It’s a busy month for the arts in San Antonio with so many brilliant, bright, and uplifting art installations and performances. Go back to your roots at the Botanical Garden with artist Steve Tobin’s series of bronze and steel “roots” sculptures, discover the scenography, costumes, lighting and projection design at the McNay Art Museum as part of the “Great Stage of Texas” show and meet budding artists. high school artists at the Guadalupe Cultural Arts Center. Meet established contemporary artist John A. Coleman at the Carver Community Cultural Center and hear about the “dialogue between creative cultures” in the “Crossing Borders” exhibition at the Presa House Gallery. April is a glorious time for the arts in the city of Alamo.
San Antonio Botanical Garden
“Steve Tobin: Rooted” – April 16 to October 30
Contemporary artist Steve Tobin presents his largest exhibition of sculptures, ‘Steelroots’ and ‘Bronze Roots’, along with new nature-inspired sculptures rooted throughout the garden, revealing power, grace and complexity of nature. The Bronze Roots series features casts of upturned trees that expose and immortalize the complex life below. The Steelroots series includes soft, abstract interpretations of roots that explore negative space and shifting shadow. New pieces are inspired by the forces of nature, including polished clouds, egg-laden nests, and spiraling tornadoes. Tobin developed an interest in the fusion of art, science, and ideas as a student of theoretical mathematics at Tulane University. Throughout his 40-year career, he has created organic works in glass, clay, wood, bronze and steel.
McNay Art Museum
“The Big Texas Stage” – Now through August 14
“The Great Stage of Texas” celebrates Texas designers making great theater. In the exhibition, thirteen contemporary designers share their works in the arts of theater – scenography, costumes, lighting and projection. Works from the Tobin Collection of Theater Arts by Jean and Bill Eckart, Robert Wilson, and John Rothgeb—also all Texans—are paired with theatrical designs by the thirteen Texan artists featured in the exhibit. Artists Carlos Merida, Mary Lee Bendolph, Keith Haring and Marion Koogler McNay, among many others from McNay’s permanent collection, seamlessly blend into the exhibit, adding context to the creative conversation.
Presa House Gallery
“Crossing Borders: Tres de Oeste” – April 1-30
“Crossing Borders” is the first of a two-part exhibition and artist exchange created in partnership with New Mexico artists Vicente Telles, Brandon Maldonado and San Diego artist Ricardo Islas. Each presentation promotes communication and creates a dialogue between creative cultures to explore similarities and differences shaped by parallel histories and examine how visual expression relates to unique physical landscapes.
UTSA Main Art Gallery
“Kim Bishop: Rehearsal Exercise” – April 11-22
In this thesis exhibition, Kim Bishop offers a cross-sectional view of the effects of experience on memory, dreams, and repetitive rituals within an interdisciplinary framework. Bishop reinvents her self-portrait of navigating, as a woman, the social condition of her time in her constant effort to measure the norm that determines her value through a variety of drawing and printing processes. Her imagery focuses on the entanglement of body, time and movement to create a holistic self-portrait that carries a universal theme of quantum remembrance and the physical as experienced through memory during a time of closures and transitions. pandemic.
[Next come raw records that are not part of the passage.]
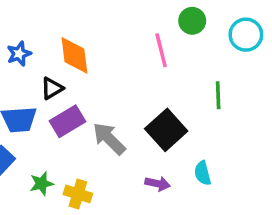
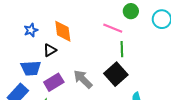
pink line: (161, 50) -> (113, 28), turned -54
green line: (218, 95) -> (122, 49), moved
purple rectangle: (68, 121) -> (54, 82), moved

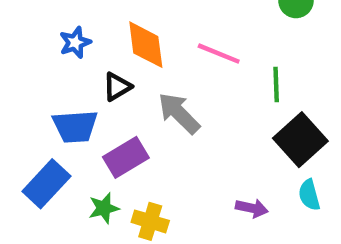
pink line: (113, 28) -> (219, 54), moved
black square: (116, 74) -> (300, 140), moved
gray arrow: (83, 79) -> (179, 113), moved

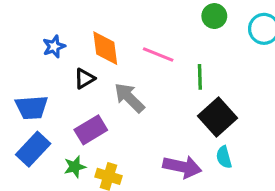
blue trapezoid: (75, 126) -> (32, 107), moved
purple arrow: (252, 208) -> (182, 167), size x1.6

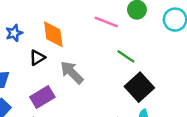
pink line: (158, 55) -> (106, 22), moved
green line: (200, 77) -> (126, 56), turned -54

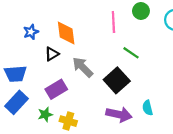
pink line: (106, 22) -> (113, 22), turned 65
black square: (139, 87) -> (117, 80), moved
Carver Cultural Community Center
“John A Coleman” – April 21 to May 27
Long a staple of the San Antonio art scene, Coleman returns to the Carver with new works influenced by Cubist geometric representation of humans and other forms using bold colors, strong lines and working-class imagery. Inspired by the portraits of fellow African-American artist Robert Blake and a desire to tell the African-American story, Coleman evolved his work into his current medium, acrylic on canvas, portraying life in society. Afro-American. “I think it is of the utmost importance that our culture be recorded on canvas and sculpture. The daily lives of individuals define a culture and constitute a record of those experiences. Our culture would be lost to future generations and the history would have no landmarks without it.
Guadalupe Cultural Center for the Arts
“Still Here: Transitions from the Westside” – April 1-30
“Still Here” is an exhibit produced by students from Lanier High School presenting observations from their own perspective, addressing their environment and the changes occurring in and around it. Throughout the 2021-2022 school year, artist Ashley Mireles collaborated with artist and educator Jennifer Arce to provide innovative artistic skills and introduce creative careers to students at Lanier High School. Encouraging experimentation and growth, students were challenged to expand their creativity through guidance in a variety of media and practices including drawing, collage, image transfer, cyanotype, relief engraving, documentation and conservation.